# New Hair (kinda bad picture)



## stacey (Jan 30, 2006)

So I ended up cutting my hair like Darling Niki on MySpace & I colored it one color - Chocolate Brown 
	

	
	
		
		

		
			










This is kind of a bad picture but it's cute... at least I think. I'll post more (w/ FOTDs of course) in the near future. 
	

	
	
		
		

		
		
	


	




 I have this rockstar party I'm going to in 2 weeks and I plan to spike it!! Its going to be SO cool! 
	

	
	
		
		

		
		
	


	




Anyways, enjoy.


----------



## kimmy (Jan 31, 2006)

hothothot!!


----------



## Dreamergirl3 (Jan 31, 2006)

SEXY! Post more pics! I'd love to see how different it looks when its styled differently. The color looks amazing on you!


----------



## stacey (Jan 31, 2006)

that was supposed to be a mohawk but it fell down at the end of the day 
	

	
	
		
		

		
		
	


	




 i think it was because i didn't put enough in my roots to make it stand. next time though.


----------



## litlaur (Jan 31, 2006)

I can't wait to see the pictures 
	

	
	
		
		

		
		
	


	




 You look so different! I love the color too.
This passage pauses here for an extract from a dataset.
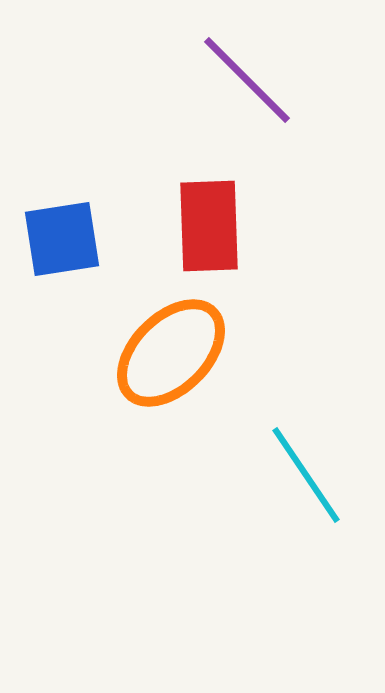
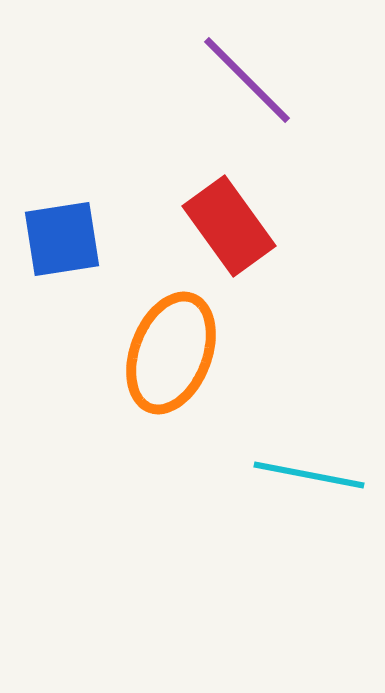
red rectangle: moved 20 px right; rotated 34 degrees counterclockwise
orange ellipse: rotated 24 degrees counterclockwise
cyan line: moved 3 px right; rotated 45 degrees counterclockwise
What did you use to style it? You might need something stiffer. Got2B supposedly works really well. So well that you can't wash it out with regular shampoo. That's why I've never used it.


----------



## stacey (Jan 31, 2006)

I used Got2Be glue but I got something else. I think the reason why my hair didn't stand up straight with the glue was becuase i didn't put much (or hardly any) glue in the roots/base.


----------



## Glamgirlie (Feb 1, 2006)

I really like it, it suits you! <3


----------



## user4 (Feb 1, 2006)

nice.... and i LOVE the makeup!!!!


----------



## Pink_minx (Feb 1, 2006)

your hair actually looks awsome & very pretty too!


----------



## user3 (Feb 3, 2006)

Of course it's cute! 
	

	
	
		
		

		
		
	


	




 you could never look bad!


----------



## JJones (Feb 3, 2006)

-


----------



## stacey (Feb 4, 2006)

Heres a cut off picture of my hair today.


----------



## litlaur (Feb 4, 2006)

HOT!!! What did you use?


----------



## stacey (Feb 6, 2006)

Garnier Frustis Style XXL Volume Weightless Gel - All Day Volume - Strong


----------



## poddygirl (Feb 11, 2006)

Wicked! Really accentuates your eyes.


----------



## so_siqqq (Feb 11, 2006)

The pomp looks really good  . Though I would use a pomade instead of gel so that it looks softer.


----------



## User34 (Feb 11, 2006)

very cute and trendy . I wish I could do somthing like that with my hair.
The first pic ur makeup looks real good.


----------



## kaliraksha (Feb 15, 2006)

sexy hair =)


----------



## stacey (Feb 20, 2006)

And finally the 'hawk! 
	

	
	
		
		

		
		
	


	














I posted these in the Member FOTD's section but more appropriate for the "Hair Salon".


----------



## fireatwill (Mar 7, 2006)

It looks so good!


----------